If you’re thinking you can rely on patches in lieu of an application security program, think again. In many cases, you’ll be breached before you even know you have a vulnerability. And if the vulnerability is announced, you most likely won’t have time to patch or update it before it’s exploited.

As a result, it is crucial for organizations to implement an application security program that bakes security into the SDLC, but also enables complete visibility into all of the components development teams are using, as well as the versions being used. Only then can security teams quickly patch and/or update the component version when a new vulnerability is disclosed. Otherwise, they run the risk of leaving a known vulnerability in their environment and creating a situation like what happened with one healthcare organization when Heartbleed was disclosed. Although the organization was aware of the OpenSSL vulnerability, it was not able to find and update all versions of the component before hackers were able to breach it through the Heartbleed vulnerability.

By proactively creating a comprehensive inventory of the components and the current versions in your environment, you will be able to quickly respond to the next vulnerability disclosure in an open source component.

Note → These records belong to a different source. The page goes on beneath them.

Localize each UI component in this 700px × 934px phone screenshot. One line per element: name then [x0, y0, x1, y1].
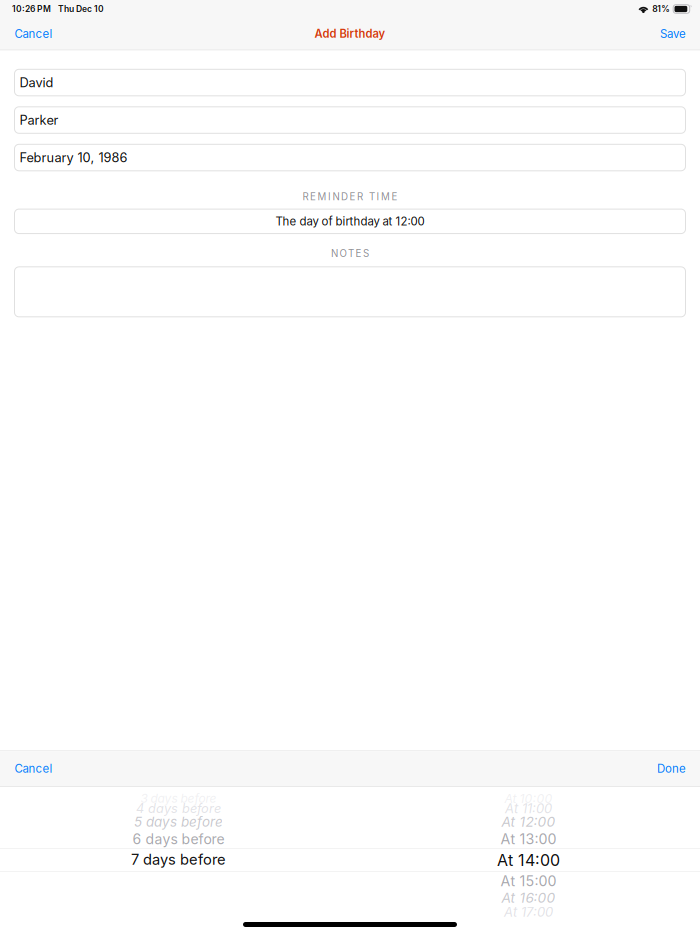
staticText: At 12:00: [502, 813, 556, 830]
staticText: 81%: [652, 4, 670, 14]
staticText: At 17:00: [504, 904, 553, 920]
staticText: 10:26 PM: [12, 4, 51, 14]
staticText: At 14:00: [497, 851, 560, 870]
button[interactable]: Parker: [14, 107, 686, 133]
staticText: NOTES: [331, 248, 369, 259]
staticText: At 10:00: [504, 791, 552, 806]
staticText: Done: [657, 762, 686, 776]
staticText: 3 days before: [140, 791, 216, 806]
button[interactable]: Done: [657, 751, 686, 786]
staticText: David: [20, 75, 54, 90]
staticText: Parker: [20, 112, 58, 128]
staticText: At 11:00: [505, 800, 552, 816]
button[interactable]: February 10, 1986: [14, 144, 686, 171]
staticText: 5 days before: [134, 814, 223, 830]
button[interactable]: Cancel: [14, 751, 52, 786]
button[interactable]: Cancel: [14, 18, 52, 50]
staticText: At 13:00: [500, 830, 556, 848]
staticText: The day of birthday at 12:00: [276, 214, 424, 228]
button[interactable]: Save: [660, 18, 686, 50]
staticText: Cancel: [14, 762, 52, 776]
button[interactable]: David: [14, 69, 686, 96]
staticText: February 10, 1986: [20, 150, 128, 165]
staticText: 6 days before: [132, 831, 224, 848]
staticText: At 15:00: [500, 872, 556, 890]
staticText: 4 days before: [136, 801, 221, 816]
staticText: Add Birthday: [314, 27, 386, 41]
staticText: Cancel: [14, 27, 52, 41]
button[interactable]: The day of birthday at 12:00: [14, 209, 686, 234]
staticText: 7 days before: [131, 850, 226, 868]
staticText: Save: [660, 27, 686, 41]
staticText: Thu Dec 10: [58, 4, 104, 14]
staticText: REMINDER TIME: [302, 191, 398, 203]
staticText: At 16:00: [502, 890, 556, 906]
button[interactable]: [14, 267, 686, 317]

Otherwise, you are left trying to work faster than the criminals, and that’s not a race you are going to win.

Risky business No. 3: You’re leaving security in the hands of software vendors

65 percent of a typical enterprise application portfolio comes from third parties (source: Quocirca), yet 90 percent of third-party code does not comply with enterprise security standards such as the OWASP Top 10 (source: Veracode State of Software Security Report, Enterprise Testing of Software Supply Chain).

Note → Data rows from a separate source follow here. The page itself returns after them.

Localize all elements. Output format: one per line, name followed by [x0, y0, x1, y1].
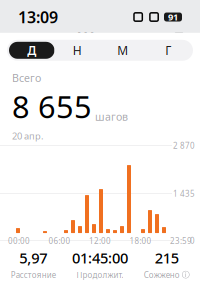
staticText: 23:59	[170, 236, 192, 246]
staticText: 01:45:00	[72, 248, 128, 268]
staticText: 91	[168, 11, 178, 23]
staticText: 5,97	[19, 248, 47, 268]
button[interactable]: Г	[146, 42, 191, 59]
staticText: 0	[190, 235, 195, 246]
staticText: 20 апр.	[12, 130, 44, 142]
staticText: Д	[27, 42, 36, 58]
staticText: Всего	[12, 71, 41, 85]
staticText: 2 870	[173, 140, 195, 151]
staticText: 12:00	[89, 236, 111, 246]
staticText: Н	[73, 42, 82, 58]
staticText: шагов	[95, 110, 128, 124]
button[interactable]: Назад	[6, 27, 36, 51]
staticText: Продолжит.	[76, 270, 124, 280]
staticText: 1 435	[173, 188, 195, 199]
staticText: 215	[155, 248, 179, 268]
staticText: 8 655	[12, 86, 92, 127]
button[interactable]: М	[100, 42, 146, 59]
staticText: Г	[165, 42, 171, 58]
staticText: 06:00	[48, 236, 70, 246]
staticText: Расстояние	[11, 270, 56, 280]
button[interactable]: Поделиться	[164, 27, 194, 51]
staticText: 18:00	[130, 236, 152, 246]
button[interactable]: Д	[9, 42, 54, 59]
staticText: ‹	[16, 20, 26, 58]
staticText: ⓘ	[182, 270, 190, 280]
staticText: Шаги	[76, 28, 124, 50]
staticText: М	[117, 42, 128, 58]
staticText: Сожжено	[144, 270, 180, 280]
staticText: ↗	[176, 29, 186, 44]
staticText: 00:00	[8, 236, 30, 246]
staticText: 13:09	[18, 6, 58, 28]
button[interactable]: Н	[54, 42, 100, 59]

You’re living dangerously if you’re not thinking about the security of your third-party apps. Some of the most damaging recent breaches stemmed from vulnerabilities in third-party software. And it was the enterprises that suffered the monetary and brand damage, not the vendors. Even regulatory bodies such as the OCC and industry organizations such as FS-ISAC, OWASP and the PCI Security Standards Council are now placing increased focus on controls required to mitigate the risks introduced by third-party software.

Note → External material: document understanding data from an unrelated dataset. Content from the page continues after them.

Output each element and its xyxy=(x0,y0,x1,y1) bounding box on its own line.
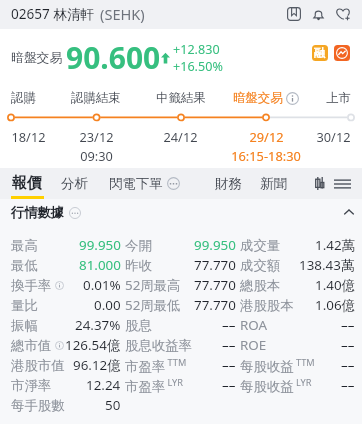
button[interactable]: Notifications xyxy=(307,3,329,25)
staticText: –– xyxy=(222,336,236,354)
button[interactable]: 換手率 xyxy=(11,275,125,295)
staticText: –– xyxy=(222,356,236,374)
staticText: 每手股數 xyxy=(11,397,65,414)
button[interactable]: 上市 xyxy=(326,90,351,106)
staticText: 30/12 xyxy=(316,128,351,145)
button[interactable]: Collapse xyxy=(339,202,359,222)
button[interactable]: 52周最低 xyxy=(125,295,240,315)
staticText: –– xyxy=(341,356,355,374)
button[interactable]: 市盈率 LYR xyxy=(125,375,240,395)
staticText: 77.770 xyxy=(194,256,236,274)
button[interactable]: 暗盤交易 xyxy=(233,90,299,106)
staticText: 港股股本 xyxy=(240,297,294,314)
button[interactable]: 今開 xyxy=(125,235,240,255)
staticText: 50 xyxy=(105,396,121,414)
staticText: 1.40億 xyxy=(315,276,355,294)
staticText: 報價 xyxy=(12,174,42,193)
staticText: 18/12 xyxy=(11,128,46,145)
button[interactable]: 行情數據 xyxy=(11,204,81,221)
button[interactable]: 市淨率 xyxy=(11,375,125,395)
staticText: –– xyxy=(222,316,236,334)
button[interactable]: 認購結束 xyxy=(71,90,121,106)
staticText: 16:15-18:30 xyxy=(231,147,301,164)
staticText: 0.01% xyxy=(83,276,121,294)
staticText: 中籤結果 xyxy=(156,90,206,106)
staticText: 市淨率 xyxy=(11,377,52,394)
button[interactable]: 分析 xyxy=(61,168,88,199)
staticText: 港股市值 xyxy=(11,357,65,374)
button[interactable]: Menu xyxy=(330,168,354,199)
staticText: 成交額 xyxy=(240,257,281,274)
button[interactable]: Add to watchlist xyxy=(332,3,354,25)
button[interactable]: 最低 xyxy=(11,255,125,275)
button[interactable]: ROE xyxy=(240,335,355,355)
staticText: (SEHK) xyxy=(100,4,145,24)
staticText: 股息 xyxy=(125,317,152,334)
staticText: 29/12 xyxy=(249,128,284,145)
button[interactable]: 量比 xyxy=(11,295,125,315)
staticText: 總股本 xyxy=(240,277,281,294)
button[interactable]: 每股收益 LYR xyxy=(240,375,355,395)
staticText: +12.830 xyxy=(173,41,220,58)
staticText: 成交量 xyxy=(240,237,281,254)
staticText: 股息收益率 xyxy=(125,337,192,354)
button[interactable]: 52周最高 xyxy=(125,275,240,295)
button[interactable]: 振幅 xyxy=(11,315,125,335)
button[interactable]: Margin trading xyxy=(312,45,328,61)
staticText: 暗盤交易 xyxy=(11,50,63,66)
staticText: 暗盤交易 xyxy=(233,90,283,106)
button[interactable]: 報價 xyxy=(12,168,42,199)
button[interactable]: 股息 xyxy=(125,315,240,335)
staticText: 最高 xyxy=(11,237,38,254)
button[interactable]: Bookmark xyxy=(283,3,305,25)
staticText: 0.00 xyxy=(94,296,121,314)
staticText: 24/12 xyxy=(163,128,198,145)
staticText: 52周最高 xyxy=(125,276,181,294)
staticText: 12.24 xyxy=(86,376,121,394)
staticText: 81.000 xyxy=(79,256,121,274)
button[interactable]: 新聞 xyxy=(260,168,287,199)
button[interactable]: 股息收益率 xyxy=(125,335,240,355)
staticText: 行情數據 xyxy=(11,204,64,221)
staticText: 分析 xyxy=(61,175,88,192)
staticText: 振幅 xyxy=(11,317,38,334)
button[interactable]: ROA xyxy=(240,315,355,335)
staticText: 上市 xyxy=(326,90,351,106)
staticText: 138.43萬 xyxy=(299,256,355,274)
button[interactable]: 財務 xyxy=(215,168,242,199)
staticText: 126.54億 xyxy=(65,336,121,354)
button[interactable]: 每股收益 TTM xyxy=(240,355,355,375)
button[interactable]: 市盈率 TTM xyxy=(125,355,240,375)
button[interactable]: 閃電下單 xyxy=(109,168,180,199)
button[interactable]: 中籤結果 xyxy=(156,90,206,106)
staticText: 99.950 xyxy=(79,236,121,254)
button[interactable]: 昨收 xyxy=(125,255,240,275)
button[interactable]: 最高 xyxy=(11,235,125,255)
button[interactable]: 成交量 xyxy=(240,235,355,255)
staticText: 23/12 xyxy=(79,128,114,145)
button[interactable]: Candlestick chart xyxy=(307,168,331,199)
button[interactable]: 總市值 xyxy=(11,335,125,355)
staticText: 90.600 xyxy=(66,37,161,78)
staticText: 1.42萬 xyxy=(315,236,355,254)
staticText: 財務 xyxy=(215,175,242,192)
button[interactable]: 港股股本 xyxy=(240,295,355,315)
staticText: 昨收 xyxy=(125,257,152,274)
button[interactable]: 每手股數 xyxy=(11,395,125,415)
staticText: –– xyxy=(222,376,236,394)
staticText: 市盈率 LYR xyxy=(125,376,184,395)
button[interactable]: 總股本 xyxy=(240,275,355,295)
staticText: 99.950 xyxy=(194,236,236,254)
staticText: 閃電下單 xyxy=(109,175,163,192)
button[interactable]: 成交額 xyxy=(240,255,355,275)
staticText: –– xyxy=(341,376,355,394)
button[interactable]: 港股市值 xyxy=(11,355,125,375)
staticText: 1.06億 xyxy=(315,296,355,314)
staticText: –– xyxy=(341,336,355,354)
staticText: 每股收益 LYR xyxy=(240,376,312,395)
button[interactable]: Chart xyxy=(334,45,350,61)
button[interactable]: 認購 xyxy=(11,90,36,106)
staticText: 77.770 xyxy=(194,296,236,314)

In turn, enterprises should work to grow their application security programs to include policies that require third-party software to adhere to the same standards as internally developed software. Traditionally, vendor surveys and self-attestations were the extent of third-party security, but this is no longer sufficient. Engaging an outside application security specialist who can work with you and your third-party vendors to ensure application security is ideal. These specialist organizations understand the most pressing threats to applications and can help vendors and enterprises work together to make the process as seamless as possible.

Ultimately, with our increased reliance on applications as a business enabler, application security has gone from nice-to-have to critical. Find out more in our new guide, Why You Need an Application Security Program.

About Suzanne Ciccone

Suzanne is a marketing writer at Veracode. In this role, she’s part of a team working to shed light on AppSec through compelling and clear content. Suzanne has been a professional editor and writer for many years, for companies including Forrester Research, Cengage Learning and EBSCO Information Services.

Comments (1)

Steve Love | May 23, 2016 9:11 am

3rd party software vulns are only the tip of the iceberg, too. Many recent high-profile breaches were down to *really bad* security policies, especially around passwords (quality, sharing) and network segmentation.

Poor AppSec may provide a way in (for an attacker) but poor internal security gives them a foothold.